◆ **What to do**
Your reply should reproduce all the data below exactly while excluding the pictures.

◆ **Input data**
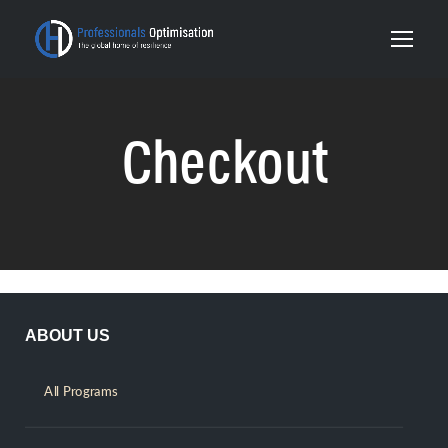
Checkout
ABOUT US
All Programs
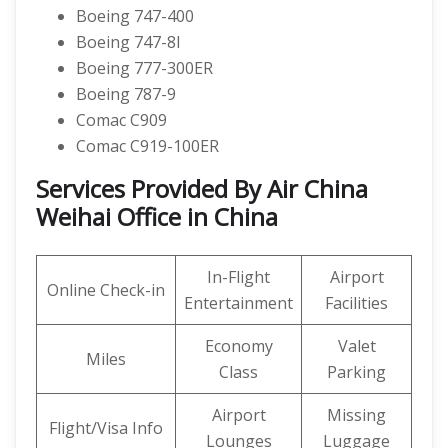
Boeing 747-400
Boeing 747-8I
Boeing 777-300ER
Boeing 787-9
Comac C909
Comac C919-100ER
Services Provided By Air China
Weihai Office in China
In-Flight
Airport
Online Check-in
Entertainment
Facilities
Economy
Valet
Miles
Class
Parking
Airport
Missing
Flight/Visa Info
Lounges
Luggage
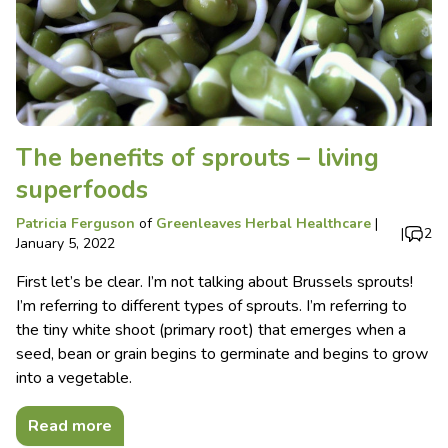
The benefits of sprouts – living
superfoods
Patricia Ferguson
of
Greenleaves Herbal Healthcare
|
|
2
January 5, 2022
First let’s be clear. I’m not talking about Brussels sprouts!
I’m referring to different types of sprouts. I’m referring to
the tiny white shoot (primary root) that emerges when a
seed, bean or grain begins to germinate and begins to grow
into a vegetable.
Read more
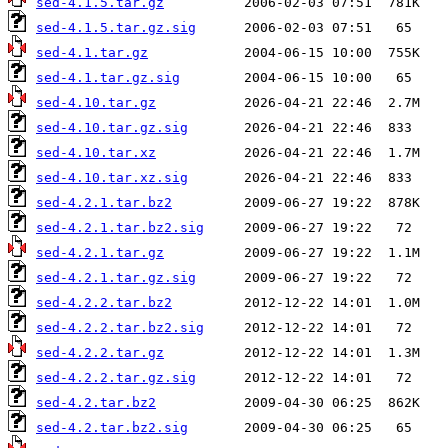
sed-4.1.5.tar.gz
sed-4.1.5.tar.gz.sig
sed-4.1.tar.gz
sed-4.1.tar.gz.sig
sed-4.10.tar.gz
sed-4.10.tar.gz.sig
sed-4.10.tar.xz
sed-4.10.tar.xz.sig
sed-4.2.1.tar.bz2
sed-4.2.1.tar.bz2.sig
sed-4.2.1.tar.gz
sed-4.2.1.tar.gz.sig
sed-4.2.2.tar.bz2
sed-4.2.2.tar.bz2.sig
sed-4.2.2.tar.gz
sed-4.2.2.tar.gz.sig
sed-4.2.tar.bz2
sed-4.2.tar.bz2.sig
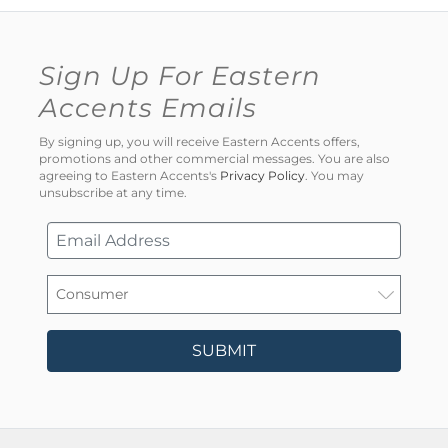
Sign Up For Eastern
Accents Emails
By signing up, you will receive Eastern Accents offers,
promotions and other commercial messages. You are also
agreeing to Eastern Accents's
Privacy Policy
. You may
unsubscribe at any time.
SUBMIT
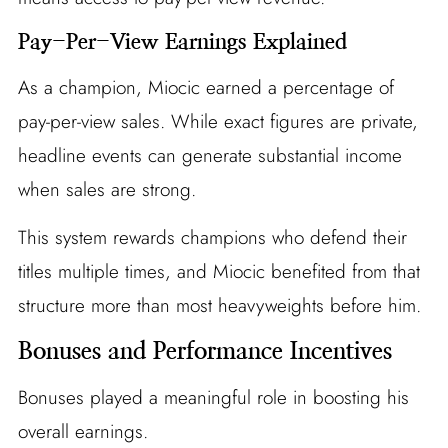
Pay-Per-View Earnings Explained
As a champion, Miocic earned a percentage of
pay-per-view sales. While exact figures are private,
headline events can generate substantial income
when sales are strong.
This system rewards champions who defend their
titles multiple times, and Miocic benefited from that
structure more than most heavyweights before him.
Bonuses and Performance Incentives
Bonuses played a meaningful role in boosting his
overall earnings.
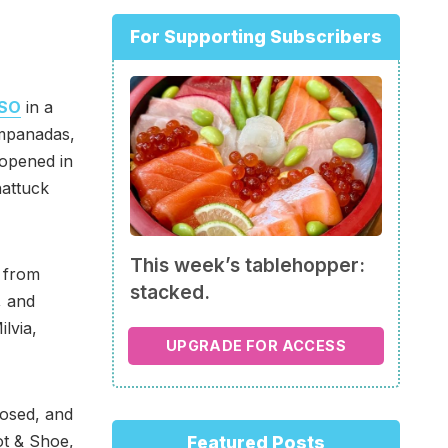
For Supporting Subscribers
ISO
in a
empanadas,
opened in
hattuck
This week’s tablehopper:
e from
stacked.
, and
ilvia,
UPGRADE FOR ACCESS
osed, and
ot & Shoe,
Featured Posts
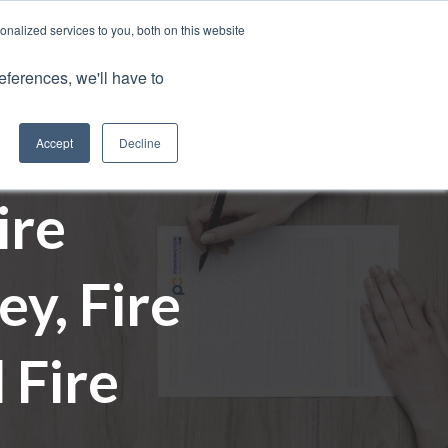
nalized services to you, both on this website
Client Portals
eferences, we'll have to
Contact us
0800 883 0334
Careers
Accept
Decline
ire
y, Fire
 Fire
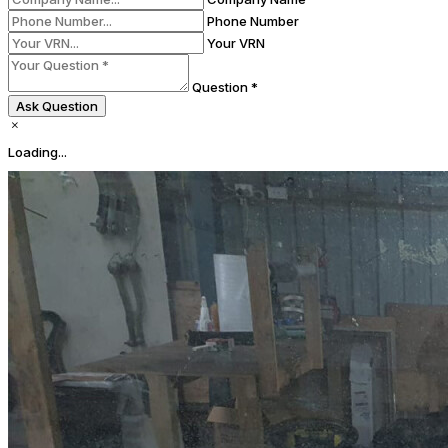
Phone Number
Your VRN
Question *
Ask Question
Loading...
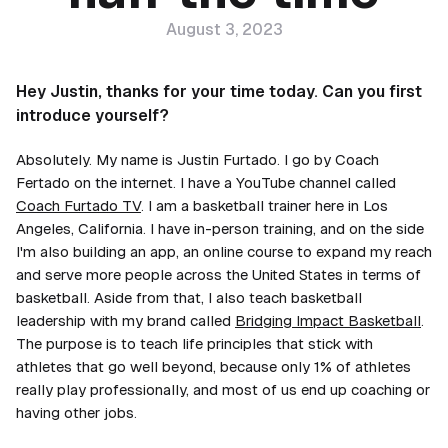
August 3, 2023
Hey Justin, thanks for your time today. Can you first
introduce yourself?
Absolutely. My name is Justin Furtado. I go by Coach
Fertado on the internet. I have a YouTube channel called
Coach Furtado TV
. I am a basketball trainer here in Los
Angeles, California. I have in-person training, and on the side
I'm also building an app, an online course to expand my reach
and serve more people across the United States in terms of
basketball. Aside from that, I also teach basketball
leadership with my brand called
Bridging Impact Basketball
.
The purpose is to teach life principles that stick with
athletes that go well beyond, because only 1% of athletes
really play professionally, and most of us end up coaching or
having other jobs.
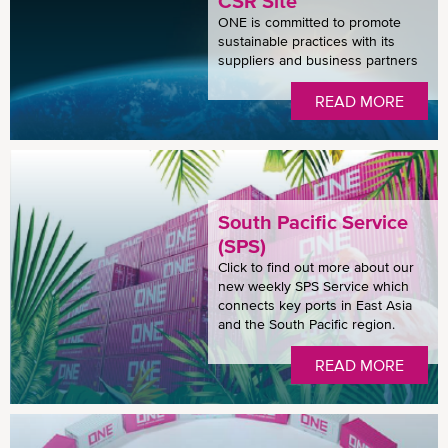
CSR Site
ONE is committed to promote
sustainable practices with its
suppliers and business partners
READ MORE
South Pacific Service
(SPS)
Click to find out more about our
new weekly SPS Service which
connects key ports in East Asia
and the South Pacific region.
READ MORE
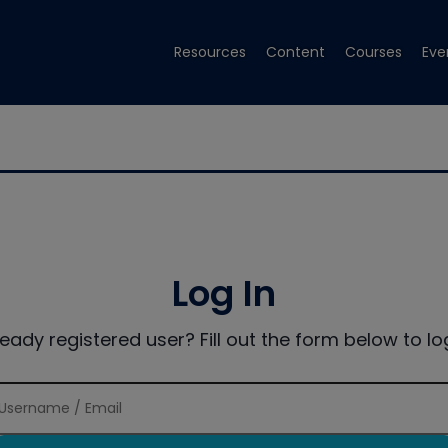
Resources
Content
Courses
Eve
Log In
ready registered user? Fill out the form below to log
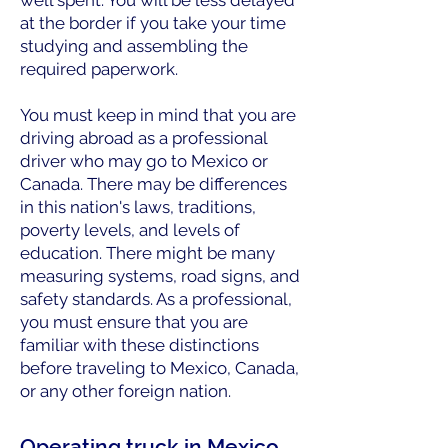
well spent. You will be less delayed
at the border if you take your time
studying and assembling the
required paperwork.
You must keep in mind that you are
driving abroad as a professional
driver who may go to Mexico or
Canada. There may be differences
in this nation's laws, traditions,
poverty levels, and levels of
education. There might be many
measuring systems, road signs, and
safety standards. As a professional,
you must ensure that you are
familiar with these distinctions
before traveling to Mexico, Canada,
or any other foreign nation.
Operating truck in Mexico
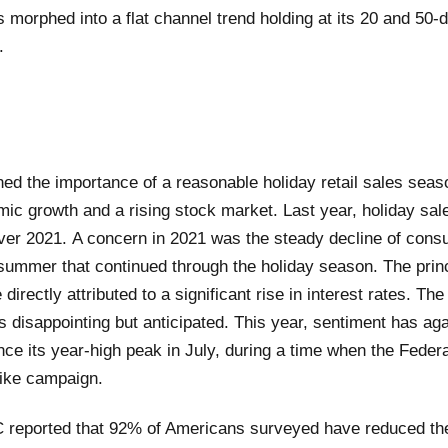
s morphed into a flat channel trend holding at its 20 and 50
.
d the importance of a reasonable holiday retail sales seaso
ic growth and a rising stock market. Last year, holiday sal
over 2021. A concern in 2021 was the steady decline of con
 summer that continued through the holiday season. The prin
directly attributed to a significant rise in interest rates. The
s disappointing but anticipated. This year, sentiment has aga
nce its year-high peak in July, during a time when the Feder
hike campaign.
 reported that 92% of Americans surveyed have reduced the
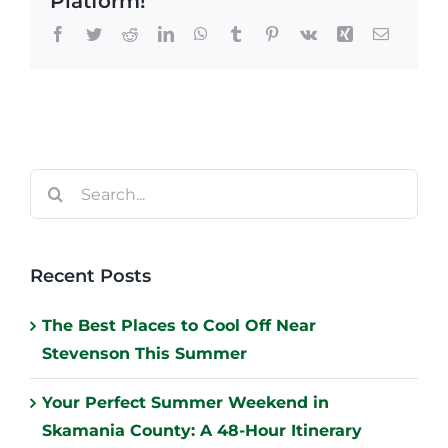
Platform!
Facebook
Twitter
Reddit
LinkedIn
WhatsApp
Tumblr
Pinterest
Vk
Xing
Email
Search
for:
Recent Posts
The Best Places to Cool Off Near
Stevenson This Summer
Your Perfect Summer Weekend in
Skamania County: A 48-Hour Itinerary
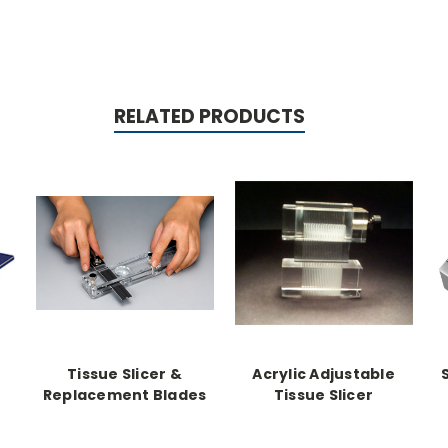
RELATED PRODUCTS
Tissue Slicer &
Acrylic Adjustable
Replacement Blades
Tissue Slicer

◆ **Task response**
Checkout
ABOUT US
All Programs
Boeing 747-400
Boeing 747-8I
Boeing 777-300ER
Boeing 787-9
Comac C909
Comac C919-100ER
Services Provided By Air China
Weihai Office in China
In-Flight
Airport
Online Check-in
Entertainment
Facilities
Economy
Valet
Miles
Class
Parking
Airport
Missing
Flight/Visa Info
Lounges
Luggage
The benefits of sprouts – living
superfoods
Patricia Ferguson
of
Greenleaves Herbal Healthcare
|
|
2
January 5, 2022
First let’s be clear. I’m not talking about Brussels sprouts!
I’m referring to different types of sprouts. I’m referring to
the tiny white shoot (primary root) that emerges when a
seed, bean or grain begins to germinate and begins to grow
into a vegetable.
Read more
sed-4.1.5.tar.gz
sed-4.1.5.tar.gz.sig
sed-4.1.tar.gz
sed-4.1.tar.gz.sig
sed-4.10.tar.gz
sed-4.10.tar.gz.sig
sed-4.10.tar.xz
sed-4.10.tar.xz.sig
sed-4.2.1.tar.bz2
sed-4.2.1.tar.bz2.sig
sed-4.2.1.tar.gz
sed-4.2.1.tar.gz.sig
sed-4.2.2.tar.bz2
sed-4.2.2.tar.bz2.sig
sed-4.2.2.tar.gz
sed-4.2.2.tar.gz.sig
sed-4.2.tar.bz2
sed-4.2.tar.bz2.sig
Sign Up For Eastern
Accents Emails
By signing up, you will receive Eastern Accents offers,
promotions and other commercial messages. You are also
agreeing to Eastern Accents's
Privacy Policy
. You may
unsubscribe at any time.
SUBMIT
Pay-Per-View Earnings Explained
As a champion, Miocic earned a percentage of
pay-per-view sales. While exact figures are private,
headline events can generate substantial income
when sales are strong.
This system rewards champions who defend their
titles multiple times, and Miocic benefited from that
structure more than most heavyweights before him.
Bonuses and Performance Incentives
Bonuses played a meaningful role in boosting his
overall earnings.
For Supporting Subscribers
ISO
in a
empanadas,
opened in
hattuck
This week’s tablehopper:
e from
stacked.
, and
ilvia,
UPGRADE FOR ACCESS
osed, and
ot & Shoe,
Featured Posts
nalized services to you, both on this website
Client Portals
eferences, we'll have to
Contact us
0800 883 0334
Careers
Accept
Decline
ire
y, Fire
 Fire
Phone Number
Your VRN
Question *
Ask Question
Loading...
August 3, 2023
Hey Justin, thanks for your time today. Can you first
introduce yourself?
Absolutely. My name is Justin Furtado. I go by Coach
Fertado on the internet. I have a YouTube channel called
Coach Furtado TV
. I am a basketball trainer here in Los
Angeles, California. I have in-person training, and on the side
I'm also building an app, an online course to expand my reach
and serve more people across the United States in terms of
basketball. Aside from that, I also teach basketball
leadership with my brand called
Bridging Impact Basketball
.
The purpose is to teach life principles that stick with
athletes that go well beyond, because only 1% of athletes
really play professionally, and most of us end up coaching or
having other jobs.
CSR Site
ONE is committed to promote
sustainable practices with its
suppliers and business partners
READ MORE
South Pacific Service
(SPS)
Click to find out more about our
new weekly SPS Service which
connects key ports in East Asia
and the South Pacific region.
READ MORE
Resources
Content
Courses
Eve
Log In
ready registered user? Fill out the form below to log
well spent. You will be less delayed
at the border if you take your time
studying and assembling the
required paperwork.
You must keep in mind that you are
driving abroad as a professional
driver who may go to Mexico or
Canada. There may be differences
in this nation's laws, traditions,
poverty levels, and levels of
education. There might be many
measuring systems, road signs, and
safety standards. As a professional,
you must ensure that you are
familiar with these distinctions
before traveling to Mexico, Canada,
or any other foreign nation.
Operating truck in Mexico
s morphed into a flat channel trend holding at its 20 and 50
.
d the importance of a reasonable holiday retail sales seaso
ic growth and a rising stock market. Last year, holiday sal
over 2021. A concern in 2021 was the steady decline of con
 summer that continued through the holiday season. The prin
directly attributed to a significant rise in interest rates. The
s disappointing but anticipated. This year, sentiment has aga
nce its year-high peak in July, during a time when the Feder
hike campaign.
 reported that 92% of Americans surveyed have reduced the
Platform!
Facebook
Twitter
Reddit
LinkedIn
WhatsApp
Tumblr
Pinterest
Vk
Xing
Email
Search
for:
Recent Posts
The Best Places to Cool Off Near
Stevenson This Summer
Your Perfect Summer Weekend in
Skamania County: A 48-Hour Itinerary
RELATED PRODUCTS
Tissue Slicer &
Acrylic Adjustable
Replacement Blades
Tissue Slicer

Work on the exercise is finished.